If the radical party is reluctant to engage firmly in favor of the vote for women, it is because of the doubts it expresses about their autonomy vis-Ă -vis the Church, whose hold will not fail according to it to tip the female vote in favor of right-wing candidates, or even in favor of forces hostile to the regime. Masonic anticlericalism, the main cement of a political formation with otherwise quite disparate positions, thus indirectly reflects on women, perceived as individuals under the influence, and not as independent citizens. Nourished by the founding struggles of the regime, the radicals raise the specter of a still fragile Republic, endangered by the enlargement of the electorate to a population whose political maturity and republican devotion seem doubtful to them.

The support shown by the Pope for the vote for women from 1919 further strengthens in the minds of the radicals the idea that the Catholic Church is trying, through women, to regain an influence on society that is in the process of being lost. If it launched into the campaign in favor of the vote several Catholic women’s organizations, the Pope’s announcement played against the measure among the secular elites of the Republic. The argument of a threatened regime finds new strength in the crisis of February 6, 1934. By bringing to light the hostility and the capacities of action of the enemies of the Republic, it distances itself a little more, in the spirit of the radicals, the expiry of the right to vote of women.

During WW2 :

The Second World War is an acceleration of the debate on the suffrage of women in France. It was within the French Resistance that a debate took place between 1942 and 1944 between the various representatives of the movements, unions, associations and underground parties that made it up. General de Gaulle kicked off the debate in 1942 when, after having received in London for the first time a representative of the internal Resistance movements, Christian Pineau, he offered them a first draft of a political project. . This document, called “Declaration to underground newspapers” contains the proposal to give the right to vote to women but the measure remains unclear. It is in fact affirmed that: “as soon as the enemy is driven out of the territory, the men and women of our region will elect the National Assembly which will decide sovereignly on the destinies of the Nation”.

Secondly, the first resistant institutions begin the debate on the proposal of the leader of Free France. Within the National Council of the Resistance, the opposition of the representative of the radical resistance Paul Bastid prevents a decision being taken. The CNR was in fact operating on the unanimity rule of its members to adopt a proposal. As soon as one of the members, in this case Bastid, threatened to quit the organization if the right to vote for women was adopted, the CNR could no longer deal with the issue.

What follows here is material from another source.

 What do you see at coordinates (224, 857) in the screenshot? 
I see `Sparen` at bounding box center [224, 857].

At the same time, the PCF (French Communist Party) made women’s right to vote one of the pillars of its political propaganda. The Liberation of Corsica between September and October 1943 is accompanied by the organization, by the Communists, of municipal elections by show of hands where women vote but are also elected, although this election does not enter into any specific legal framework. It was not until the establishment of an institution, the Consultative Assembly of Algiers, larger in its composition and based on majority rule, to see the right to vote for women granted.

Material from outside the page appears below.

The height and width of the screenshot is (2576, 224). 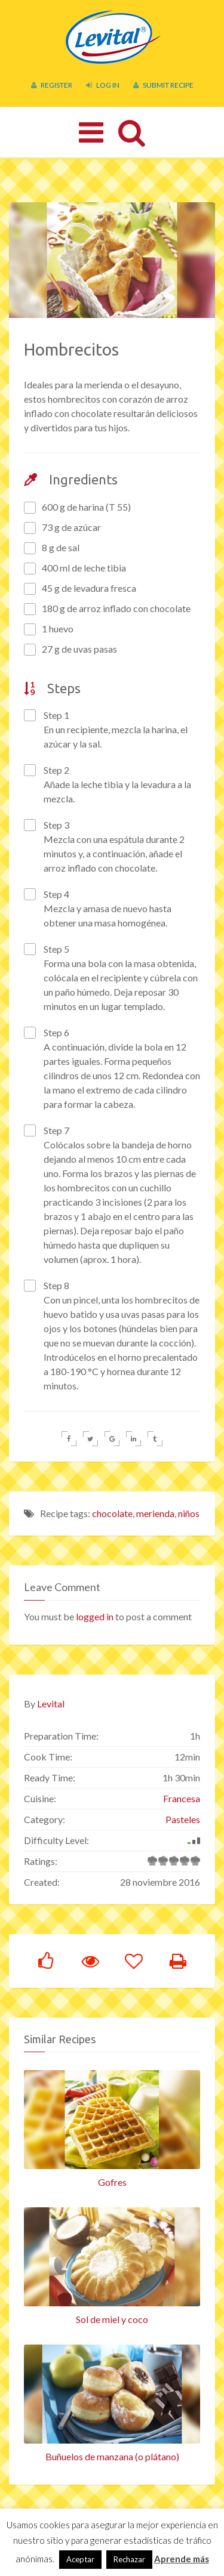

On April 21, 1944, the right to vote was granted to women in France by an ordinance (after an amendment by the Communist Fernand Grenier) of the French Committee for National Liberation, signed by Charles de Gaulle from Algiers. The right to vote of women is confirmed by the ordinance of October 5 under the Provisional Government of the French Republic, but it is not used until April 29, 1945 for municipal elections, then in October for elections to the constituent Assembly.